Les "cadences" de l'homme sont un peu plus lentes : en deux jours, on n'arrive pas à grand chose. Mais nous avons le droit de dire que chez nous, la séparation est faite. En disant cela, je ne pense ni à Kouznesk ni aux autres Géants du Plan Quinquennal. Je pense à cette génération qui est entrée dans la vie en même temps que la Révolution. Nos ennemis disent qu'elle se compose d' "enfants-vagabonds", d'hommes dépouillés de l'héritage de la culture, d'ignorants fidèles à l'ignorance. Certains de nos amis, fougueux à l'excès, voient en ces adolescents les représentants idéaux de la société communiste. En fait, ce sont les enfants d'une époque de transition. Ils veulent tout savoir mais leurs connaissances, qu'ils ont payées d'un travail héroïque, sont parfois étroites et insuffisantes. Nos pionnières déclament des vers de Maïakovski, mais combien parmi elles pleurent en cachette sur les malheurs d'un héros de la Bibliothèque Rose? Dans nos écoles, les élèves ne sont pas rares pour qui l'histoire commence en 1917 et la géographie finit aux frontières de l'Union Soviétique. Nos étudiants ont bien souvent besoin de jeter un coup d'œil dans une arithmétique élémentaire. Ils lisent Hegel mais font des fautes d'orthographe. Leur vocabulaire compte trop d'abréviations américaines et de jeux de mots argotiques. Lorsqu'ils sont amoureux, ils se débattent entre une complexité douloureuse et un cynisme primitif.

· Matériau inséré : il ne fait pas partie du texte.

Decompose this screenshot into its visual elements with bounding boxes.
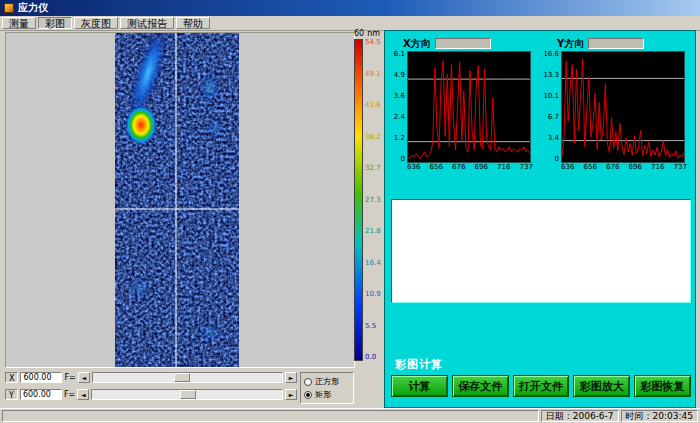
y-tick-label: 10.1 bbox=[543, 93, 559, 100]
calc-button-4[interactable]: 彩图放大 bbox=[573, 375, 630, 397]
chart-y-yaxis: 16.613.310.16.73.40 bbox=[541, 51, 561, 163]
colorbar-tick-label: 21.8 bbox=[365, 228, 381, 235]
y-f-label: F= bbox=[64, 390, 75, 399]
menu-bar: 测量彩图灰度图测试报告帮助 bbox=[0, 16, 700, 31]
x-tick-label: 676 bbox=[452, 163, 465, 172]
radio-label: 矩形 bbox=[315, 390, 331, 399]
calc-button-2[interactable]: 保存文件 bbox=[452, 375, 509, 397]
chart-y-direction: Y方向 16.613.310.16.73.40 6366566766967167… bbox=[541, 36, 689, 172]
x-tick-label: 696 bbox=[475, 163, 488, 172]
y-position-input[interactable] bbox=[20, 389, 62, 400]
y-right-arrow-button[interactable]: ► bbox=[285, 389, 297, 400]
menu-item-4[interactable]: 测试报告 bbox=[120, 17, 174, 29]
x-position-slider[interactable] bbox=[92, 372, 283, 383]
colorbar-tick-label: 54.5 bbox=[365, 39, 381, 46]
y-tick-label: 3.4 bbox=[548, 135, 559, 142]
y-tick-label: 2.4 bbox=[394, 114, 405, 121]
menu-item-1[interactable]: 测量 bbox=[2, 17, 36, 29]
colorbar-tick-label: 0.0 bbox=[365, 354, 381, 361]
y-tick-label: 1.2 bbox=[394, 135, 405, 142]
x-tick-label: 737 bbox=[520, 163, 533, 172]
x-tick-label: 676 bbox=[606, 163, 619, 172]
y-slider-thumb[interactable] bbox=[180, 390, 196, 399]
colorbar-tick-label: 5.5 bbox=[365, 323, 381, 330]
image-display-area bbox=[5, 32, 355, 368]
x-tick-label: 656 bbox=[430, 163, 443, 172]
y-left-arrow-button[interactable]: ◄ bbox=[77, 389, 89, 400]
calc-buttons: 计算保存文件打开文件彩图放大彩图恢复 bbox=[391, 375, 691, 397]
menu-item-5[interactable]: 帮助 bbox=[176, 17, 210, 29]
colorbar-ticks: 54.549.143.638.232.727.321.816.410.95.50… bbox=[365, 39, 381, 361]
x-position-input[interactable] bbox=[20, 372, 62, 383]
x-tick-label: 656 bbox=[584, 163, 597, 172]
y-tick-label: 6.7 bbox=[548, 114, 559, 121]
x-tick-label: 716 bbox=[497, 163, 510, 172]
calc-section-title: 彩图计算 bbox=[395, 357, 443, 372]
colorbar-tick-label: 16.4 bbox=[365, 260, 381, 267]
y-position-control: Y F= ◄ ► bbox=[5, 388, 297, 401]
color-scale-unit: nm bbox=[367, 29, 380, 38]
x-right-arrow-button[interactable]: ► bbox=[285, 372, 297, 383]
chart-x-plot bbox=[407, 51, 531, 163]
x-tick-label: 636 bbox=[407, 163, 420, 172]
colorbar-tick-label: 32.7 bbox=[365, 165, 381, 172]
chart-x-value-box bbox=[435, 38, 491, 49]
y-tick-label: 16.6 bbox=[543, 51, 559, 58]
x-position-control: X F= ◄ ► bbox=[5, 371, 297, 384]
app-icon bbox=[4, 3, 14, 13]
y-axis-label: Y bbox=[5, 389, 18, 400]
radio-option-2[interactable]: 矩形 bbox=[304, 390, 350, 399]
color-scale: 60 nm 54.549.143.638.232.727.321.816.410… bbox=[354, 29, 384, 361]
chart-x-title: X方向 bbox=[403, 37, 431, 51]
x-slider-thumb[interactable] bbox=[174, 373, 190, 382]
colorbar-tick-label: 10.9 bbox=[365, 291, 381, 298]
x-f-label: F= bbox=[64, 373, 75, 382]
colorbar-tick-label: 49.1 bbox=[365, 71, 381, 78]
chart-x-direction: X方向 6.14.93.62.41.20 636656676696716737 bbox=[387, 36, 535, 172]
colorbar-tick-label: 27.3 bbox=[365, 197, 381, 204]
y-tick-label: 3.6 bbox=[394, 93, 405, 100]
radio-option-1[interactable]: 正方形 bbox=[304, 377, 350, 386]
x-tick-label: 696 bbox=[629, 163, 642, 172]
title-bar: 应力仪 bbox=[0, 0, 700, 16]
status-bar-spacer bbox=[2, 410, 539, 422]
chart-y-plot bbox=[561, 51, 685, 163]
chart-x-xaxis: 636656676696716737 bbox=[407, 163, 533, 172]
y-tick-label: 13.3 bbox=[543, 72, 559, 79]
color-scale-gradient-bar bbox=[354, 39, 363, 361]
status-time: 时间：20:03:45 bbox=[621, 410, 698, 422]
color-scale-max: 60 bbox=[354, 29, 364, 38]
chart-y-value-box bbox=[588, 38, 644, 49]
radio-label: 正方形 bbox=[315, 377, 339, 386]
x-left-arrow-button[interactable]: ◄ bbox=[78, 372, 90, 383]
calc-button-1[interactable]: 计算 bbox=[391, 375, 448, 397]
y-tick-label: 4.9 bbox=[394, 72, 405, 79]
window-title: 应力仪 bbox=[18, 1, 48, 15]
radio-circle[interactable] bbox=[304, 391, 312, 399]
x-axis-label: X bbox=[5, 372, 18, 383]
x-tick-label: 716 bbox=[651, 163, 664, 172]
menu-item-3[interactable]: 灰度图 bbox=[74, 17, 118, 29]
colorbar-tick-label: 43.6 bbox=[365, 102, 381, 109]
results-listbox[interactable] bbox=[391, 199, 691, 303]
chart-y-xaxis: 636656676696716737 bbox=[561, 163, 687, 172]
y-tick-label: 0 bbox=[555, 156, 559, 163]
colorbar-tick-label: 38.2 bbox=[365, 134, 381, 141]
chart-y-title: Y方向 bbox=[557, 37, 584, 51]
x-tick-label: 737 bbox=[674, 163, 687, 172]
chart-x-yaxis: 6.14.93.62.41.20 bbox=[387, 51, 407, 163]
calc-button-5[interactable]: 彩图恢复 bbox=[634, 375, 691, 397]
y-tick-label: 6.1 bbox=[394, 51, 405, 58]
analysis-panel: X方向 6.14.93.62.41.20 636656676696716737 … bbox=[384, 30, 696, 408]
x-tick-label: 636 bbox=[561, 163, 574, 172]
charts-row: X方向 6.14.93.62.41.20 636656676696716737 … bbox=[385, 31, 695, 172]
status-date: 日期：2006-6-7 bbox=[541, 410, 619, 422]
y-position-slider[interactable] bbox=[91, 389, 283, 400]
shape-radio-group: 正方形矩形 bbox=[300, 372, 354, 404]
radio-circle[interactable] bbox=[304, 378, 312, 386]
y-tick-label: 0 bbox=[401, 156, 405, 163]
status-bar: 日期：2006-6-7 时间：20:03:45 bbox=[0, 408, 700, 423]
heatmap-image[interactable] bbox=[115, 33, 239, 367]
menu-item-2[interactable]: 彩图 bbox=[38, 17, 72, 29]
calc-button-3[interactable]: 打开文件 bbox=[513, 375, 570, 397]
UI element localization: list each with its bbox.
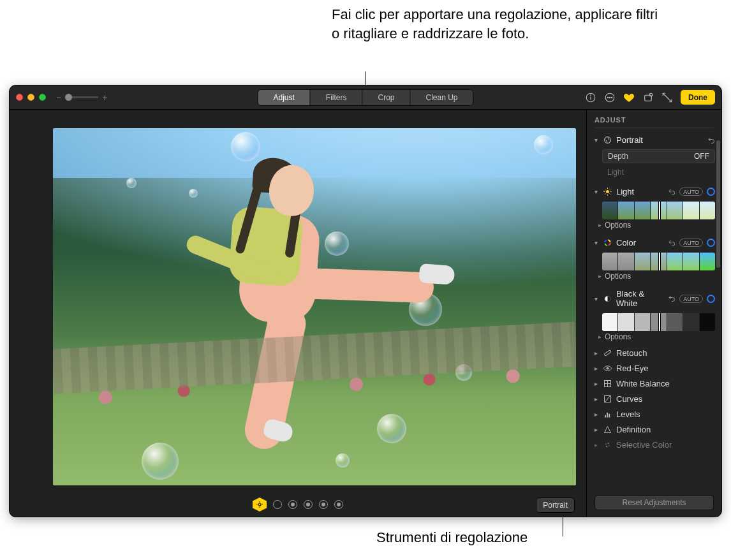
portrait-mode-pill[interactable]: Portrait	[536, 497, 575, 513]
svg-point-15	[606, 190, 609, 193]
canvas-area: Portrait	[10, 110, 586, 517]
depth-row[interactable]: Depth OFF	[602, 149, 715, 163]
annotation-top-text: Fai clic per apportare una regolazione, …	[332, 5, 663, 43]
close-window-button[interactable]	[16, 94, 23, 101]
reset-adjustments-button[interactable]: Reset Adjustments	[594, 495, 714, 510]
svg-point-30	[607, 367, 609, 369]
photo-preview[interactable]	[53, 128, 576, 485]
svg-point-6	[611, 97, 612, 98]
section-color-header[interactable]: ▾ Color AUTO	[587, 235, 721, 251]
section-levels[interactable]: ▸ Levels	[587, 406, 721, 422]
more-icon[interactable]	[604, 92, 616, 103]
bottom-controls: Portrait	[10, 492, 586, 517]
section-light-header[interactable]: ▾ Light AUTO	[587, 184, 721, 200]
lighting-option-4[interactable]	[319, 500, 328, 509]
curves-icon	[603, 394, 612, 404]
tab-adjust[interactable]: Adjust	[258, 90, 309, 105]
color-wheel-icon	[603, 238, 612, 247]
svg-point-9	[258, 503, 261, 506]
auto-button[interactable]: AUTO	[679, 188, 703, 196]
extensions-icon[interactable]	[642, 92, 654, 103]
zoom-control: − +	[56, 92, 107, 103]
svg-point-39	[608, 442, 610, 444]
svg-point-41	[606, 445, 608, 447]
undo-icon[interactable]	[668, 239, 676, 247]
svg-point-38	[605, 443, 607, 445]
bw-thumb-strip[interactable]	[602, 313, 715, 331]
edit-mode-tabs: Adjust Filters Crop Clean Up	[257, 89, 473, 106]
annotation-bottom-text: Strumenti di regolazione	[376, 529, 528, 546]
undo-icon[interactable]	[668, 188, 676, 196]
svg-line-22	[610, 189, 610, 189]
light-options[interactable]: ▸ Options	[598, 221, 715, 230]
sidebar-scrollbar[interactable]	[716, 140, 720, 268]
lighting-option-1[interactable]	[273, 500, 282, 509]
chevron-right-icon: ▸	[593, 441, 599, 448]
section-bw-header[interactable]: ▾ Black & White AUTO	[587, 286, 721, 311]
chevron-right-icon: ▸	[593, 380, 599, 387]
fullscreen-window-button[interactable]	[39, 94, 46, 101]
favorite-heart-icon[interactable]	[623, 92, 635, 103]
lighting-option-2[interactable]	[288, 500, 297, 509]
enable-ring-icon[interactable]	[707, 239, 715, 247]
portrait-light-row: Light	[602, 166, 715, 179]
bw-options[interactable]: ▸ Options	[598, 332, 715, 341]
section-selective-color[interactable]: ▸ Selective Color	[587, 437, 721, 452]
section-color-title: Color	[616, 238, 664, 247]
auto-button[interactable]: AUTO	[679, 239, 703, 247]
zoom-in-icon[interactable]: +	[102, 92, 107, 103]
eye-icon	[603, 364, 612, 373]
chevron-right-icon: ▸	[593, 426, 599, 433]
chevron-down-icon: ▾	[593, 295, 599, 302]
depth-label: Depth	[608, 152, 694, 161]
tab-clean-up[interactable]: Clean Up	[410, 90, 473, 105]
section-portrait: ▾ Portrait Depth OFF Light	[587, 131, 721, 182]
tab-filters[interactable]: Filters	[310, 90, 362, 105]
section-light-title: Light	[616, 187, 664, 196]
section-red-eye[interactable]: ▸ Red-Eye	[587, 360, 721, 376]
window-controls	[16, 94, 46, 101]
portrait-aperture-icon	[603, 135, 612, 145]
svg-rect-35	[605, 415, 606, 417]
lighting-option-5[interactable]	[334, 500, 343, 509]
undo-icon[interactable]	[668, 295, 676, 302]
sidebar-header: ADJUST	[587, 110, 721, 128]
section-bw: ▾ Black & White AUTO	[587, 284, 721, 345]
section-portrait-header[interactable]: ▾ Portrait	[587, 132, 721, 148]
chevron-down-icon: ▾	[593, 188, 599, 195]
enable-ring-icon[interactable]	[707, 188, 715, 196]
svg-line-20	[605, 189, 605, 189]
svg-rect-37	[609, 413, 610, 417]
section-retouch[interactable]: ▸ Retouch	[587, 345, 721, 360]
zoom-out-icon[interactable]: −	[56, 92, 61, 103]
auto-button[interactable]: AUTO	[679, 295, 703, 303]
info-icon[interactable]	[585, 92, 596, 103]
section-bw-title: Black & White	[616, 289, 664, 308]
svg-point-40	[609, 445, 610, 446]
color-options[interactable]: ▸ Options	[598, 272, 715, 281]
enable-ring-icon[interactable]	[707, 295, 715, 303]
chevron-right-icon: ▸	[598, 273, 602, 279]
photo-viewport	[10, 110, 586, 492]
light-thumb-strip[interactable]	[602, 202, 715, 219]
done-button[interactable]: Done	[681, 90, 715, 105]
undo-icon[interactable]	[707, 136, 715, 144]
color-thumb-strip[interactable]	[602, 253, 715, 270]
minimize-window-button[interactable]	[27, 94, 34, 101]
chevron-right-icon: ▸	[593, 411, 599, 418]
portrait-badge-icon[interactable]	[253, 497, 267, 512]
section-definition[interactable]: ▸ Definition	[587, 422, 721, 437]
toolbar: − + Adjust Filters Crop Clean Up	[10, 85, 721, 110]
rotate-icon[interactable]	[661, 92, 673, 103]
svg-point-4	[607, 97, 609, 98]
adjust-sidebar: ADJUST ▾ Portrait Dep	[586, 110, 721, 517]
section-white-balance[interactable]: ▸ White Balance	[587, 376, 721, 391]
section-light: ▾ Light AUTO	[587, 182, 721, 233]
zoom-slider[interactable]	[65, 96, 98, 98]
section-curves[interactable]: ▸ Curves	[587, 391, 721, 406]
tab-crop[interactable]: Crop	[362, 90, 410, 105]
svg-rect-29	[604, 350, 611, 356]
section-color: ▾ Color AUTO	[587, 233, 721, 284]
bandage-icon	[603, 348, 612, 358]
lighting-option-3[interactable]	[304, 500, 313, 509]
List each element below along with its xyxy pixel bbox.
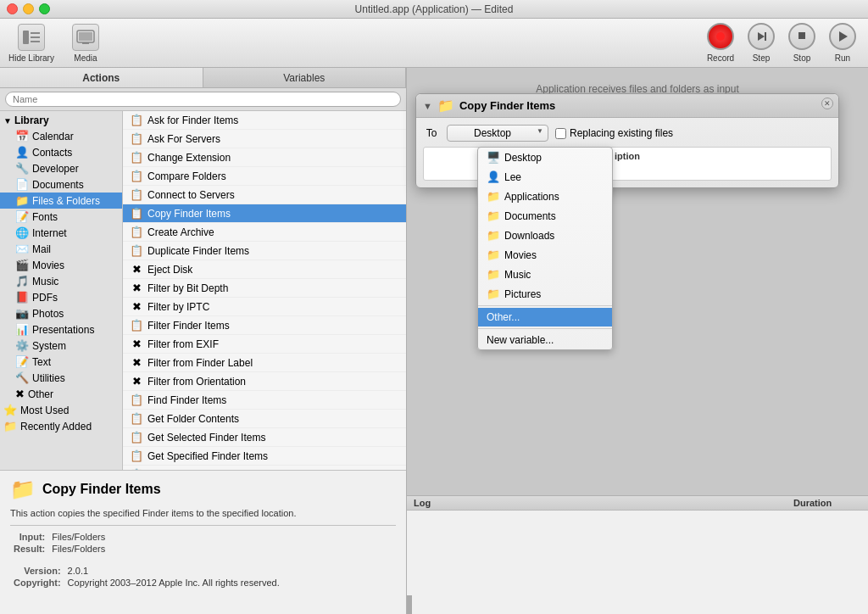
action-connect-servers[interactable]: 📋 Connect to Servers (123, 186, 406, 204)
svg-marker-7 (758, 32, 765, 41)
action-get-specified[interactable]: 📋 Get Specified Finder Items (123, 447, 406, 466)
svg-rect-5 (79, 32, 92, 41)
dropdown-item-applications[interactable]: 📁 Applications (478, 187, 612, 206)
movies-folder-icon: 📁 (487, 248, 500, 261)
action-change-extension[interactable]: 📋 Change Extension (123, 148, 406, 167)
library-content: ▼ Library 📅 Calendar 👤 Contacts 🔧 Develo… (0, 111, 406, 470)
maximize-button[interactable] (39, 3, 50, 14)
svg-rect-6 (82, 42, 89, 44)
dropdown-item-other[interactable]: Other... (478, 308, 612, 327)
close-button[interactable] (7, 3, 18, 14)
toolbar-left: Hide Library Media (8, 24, 107, 63)
info-panel-title: Copy Finder Items (42, 482, 161, 497)
dropdown-item-desktop[interactable]: 🖥️ Desktop (478, 148, 612, 167)
duration-column-header: Duration (793, 498, 861, 508)
action-create-archive[interactable]: 📋 Create Archive (123, 223, 406, 242)
sidebar-item-movies[interactable]: 🎬 Movies (0, 257, 122, 273)
search-bar (0, 88, 406, 111)
main-layout: Actions Variables ▼ Library 📅 Calendar (0, 68, 868, 614)
replacing-checkbox-label: Replacing existing files (555, 127, 673, 139)
dropdown-item-documents[interactable]: 📁 Documents (478, 206, 612, 226)
search-input[interactable] (5, 92, 401, 107)
dropdown-item-downloads[interactable]: 📁 Downloads (478, 226, 612, 245)
other-label: Other... (487, 311, 520, 323)
sidebar-item-system[interactable]: ⚙️ System (0, 338, 122, 354)
toolbar-right: Record Step Stop Run (704, 23, 860, 63)
minimize-button[interactable] (23, 3, 34, 14)
hide-library-icon (18, 24, 45, 51)
action-filter-orientation[interactable]: ✖ Filter from Orientation (123, 372, 406, 391)
dialog-close-button[interactable]: ✕ (821, 98, 833, 109)
record-icon (707, 23, 734, 50)
sidebar-item-calendar[interactable]: 📅 Calendar (0, 128, 122, 144)
stop-icon (788, 23, 815, 50)
window-controls (7, 3, 50, 14)
sidebar-item-utilities[interactable]: 🔨 Utilities (0, 370, 122, 386)
run-button[interactable]: Run (826, 23, 860, 63)
action-filter-iptc[interactable]: ✖ Filter by IPTC (123, 298, 406, 316)
sidebar-item-internet[interactable]: 🌐 Internet (0, 225, 122, 241)
sidebar-item-text[interactable]: 📝 Text (0, 354, 122, 370)
sidebar-item-documents[interactable]: 📄 Documents (0, 176, 122, 193)
action-get-folder-contents[interactable]: 📋 Get Folder Contents (123, 410, 406, 428)
action-copy-finder-items[interactable]: 📋 Copy Finder Items (123, 204, 406, 223)
dropdown-item-pictures[interactable]: 📁 Pictures (478, 284, 612, 304)
stop-button[interactable]: Stop (785, 23, 819, 63)
library-section-header[interactable]: ▼ Library (0, 113, 122, 128)
dialog-header: ▼ 📁 Copy Finder Items ✕ (416, 94, 838, 118)
actions-tab[interactable]: Actions (0, 68, 203, 87)
media-button[interactable]: Media (64, 24, 107, 63)
dropdown-item-lee[interactable]: 👤 Lee (478, 167, 612, 187)
documents-icon: 📄 (15, 178, 29, 191)
action-ask-servers[interactable]: 📋 Ask For Servers (123, 130, 406, 148)
to-dropdown[interactable]: Desktop 🖥️ Desktop 👤 Lee (447, 125, 548, 142)
hide-library-button[interactable]: Hide Library (8, 24, 54, 63)
action-duplicate[interactable]: 📋 Duplicate Finder Items (123, 242, 406, 260)
contacts-icon: 👤 (15, 146, 29, 159)
action-filter-finder-label[interactable]: ✖ Filter from Finder Label (123, 354, 406, 372)
action-icon-filter-exif: ✖ (130, 338, 143, 350)
result-value: Files/Folders (48, 543, 108, 555)
workflow-area: Application receives files and folders a… (407, 68, 868, 495)
action-filter-finder-items[interactable]: 📋 Filter Finder Items (123, 316, 406, 335)
variables-tab[interactable]: Variables (203, 68, 407, 87)
sidebar-item-files-folders[interactable]: 📁 Files & Folders (0, 193, 122, 209)
action-compare-folders[interactable]: 📋 Compare Folders (123, 167, 406, 186)
music-icon: 🎵 (15, 275, 29, 287)
action-filter-bit-depth[interactable]: ✖ Filter by Bit Depth (123, 279, 406, 298)
sidebar-item-most-used[interactable]: ⭐ Most Used (0, 402, 122, 418)
mail-icon: ✉️ (15, 243, 29, 255)
step-button[interactable]: Step (744, 23, 778, 63)
media-icon (72, 24, 99, 51)
action-icon-get-selected: 📋 (130, 431, 143, 444)
action-get-selected[interactable]: 📋 Get Selected Finder Items (123, 428, 406, 447)
sidebar-item-recently-added[interactable]: 📁 Recently Added (0, 418, 122, 434)
sidebar-item-pdfs[interactable]: 📕 PDFs (0, 289, 122, 305)
dropdown-menu: 🖥️ Desktop 👤 Lee 📁 Ap (477, 147, 613, 350)
dropdown-item-new-variable[interactable]: New variable... (478, 331, 612, 349)
sidebar-item-mail[interactable]: ✉️ Mail (0, 241, 122, 257)
action-filter-exif[interactable]: ✖ Filter from EXIF (123, 335, 406, 354)
info-panel-icon: 📁 (10, 477, 36, 501)
svg-rect-8 (765, 32, 766, 41)
dialog-collapse-icon[interactable]: ▼ (423, 101, 432, 111)
sidebar-item-presentations[interactable]: 📊 Presentations (0, 321, 122, 338)
action-icon-compare: 📋 (130, 170, 143, 182)
replacing-checkbox[interactable] (555, 128, 566, 139)
resize-handle[interactable] (407, 595, 412, 614)
record-button[interactable]: Record (704, 23, 737, 63)
dropdown-item-music[interactable]: 📁 Music (478, 265, 612, 284)
dialog-icon: 📁 (437, 98, 454, 114)
sidebar-item-music[interactable]: 🎵 Music (0, 273, 122, 289)
action-ask-finder-items[interactable]: 📋 Ask for Finder Items (123, 111, 406, 130)
sidebar-item-photos[interactable]: 📷 Photos (0, 305, 122, 321)
svg-rect-3 (31, 41, 40, 42)
action-find-finder-items[interactable]: 📋 Find Finder Items (123, 391, 406, 410)
sidebar-item-contacts[interactable]: 👤 Contacts (0, 144, 122, 160)
result-label: Result: (10, 543, 48, 555)
dropdown-item-movies[interactable]: 📁 Movies (478, 245, 612, 265)
sidebar-item-developer[interactable]: 🔧 Developer (0, 160, 122, 176)
sidebar-item-fonts[interactable]: 📝 Fonts (0, 209, 122, 225)
action-eject-disk[interactable]: ✖ Eject Disk (123, 260, 406, 279)
sidebar-item-other[interactable]: ✖ Other (0, 386, 122, 402)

Nous pouvons tranquillement parler de leurs défauts. L'essentiel est fait : dans leurs connaissances, il y a une étendue entre les eaux. Ils étudient avec une passion véritable et avec abnégation. Ils ont honte de leur ignorance. D'année en année, ils grandissent. Ils remplissent les bibliothèques, les salles de concert et les musées. Dans leur vie privée, ils recherchent la simplicité et la profondeur. Ils sont loin d'être parfaits mais, avant tout, ce sont de vrais hommes.»
Ilya Ehrenbourg.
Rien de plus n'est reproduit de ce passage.